Mutual love, perhaps, but there was also in early monasticism a competitive spirit, in which monks sought to outdo one another in "the discipline." This is where Antony shined; he aimed to "be second to none of them in moral improvements":

"His watchfulness was such that he often passed the entire night without sleep, and doing this not once, but often, he inspired wonder. He ate once daily after sunset, but there were times when he received food every second and frequently even every fourth day. His food was bread and salt, and drinking he took only water. … A rush mat was sufficient to him for sleeping, but more regularly he lay on the bare ground."
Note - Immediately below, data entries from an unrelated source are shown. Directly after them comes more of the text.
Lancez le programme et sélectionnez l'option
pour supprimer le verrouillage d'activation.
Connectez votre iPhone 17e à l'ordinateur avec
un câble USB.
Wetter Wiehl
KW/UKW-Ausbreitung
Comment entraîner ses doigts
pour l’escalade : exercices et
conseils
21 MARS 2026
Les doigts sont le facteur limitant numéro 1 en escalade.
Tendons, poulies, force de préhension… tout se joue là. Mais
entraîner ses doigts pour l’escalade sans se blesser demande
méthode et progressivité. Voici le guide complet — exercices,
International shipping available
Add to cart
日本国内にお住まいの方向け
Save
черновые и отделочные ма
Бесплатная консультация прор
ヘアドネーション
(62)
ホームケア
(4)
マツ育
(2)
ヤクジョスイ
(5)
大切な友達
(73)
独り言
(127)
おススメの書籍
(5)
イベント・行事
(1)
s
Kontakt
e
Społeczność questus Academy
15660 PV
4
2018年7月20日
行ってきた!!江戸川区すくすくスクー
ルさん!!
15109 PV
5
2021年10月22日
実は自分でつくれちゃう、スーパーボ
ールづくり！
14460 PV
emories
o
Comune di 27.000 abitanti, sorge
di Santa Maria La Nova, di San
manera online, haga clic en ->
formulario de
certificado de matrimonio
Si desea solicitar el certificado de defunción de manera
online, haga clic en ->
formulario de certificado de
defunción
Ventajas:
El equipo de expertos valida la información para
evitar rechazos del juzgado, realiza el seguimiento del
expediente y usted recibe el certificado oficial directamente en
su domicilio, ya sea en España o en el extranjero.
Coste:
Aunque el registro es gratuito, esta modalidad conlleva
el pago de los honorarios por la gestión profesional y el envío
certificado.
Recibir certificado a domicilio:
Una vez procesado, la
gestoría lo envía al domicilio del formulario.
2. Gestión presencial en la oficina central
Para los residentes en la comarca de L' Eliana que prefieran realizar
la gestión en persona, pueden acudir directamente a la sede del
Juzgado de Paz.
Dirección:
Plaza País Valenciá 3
Antony believed, as did most Christians of his era, that "the soul's intensity is strong when the pleasures of the body are weakened" A well-rested body, satiated with pleasure, and basking in the good things of life, becomes spiritually lazy. That is, no pain, no gain. Christians like Antony took literally the sayings of Jesus about the incompatibility of mammon and God, about earthly treasures being a stumbling block to heavenly joy, and so on. Not many took up the discipline as radically as did Antony, but even those who didn't recognized the need to discipline the body and its desires, sticking to some physical and spiritual regimen.

Though Antony already impressed many of the townspeople, he remained unsatisfied with his progress. So he moved "some distance from the village," entered a tomb, and had a friend, who agreed to supply him with bread, close the entrance.

It was here that Antony experienced some of his most horrific demonic attacks.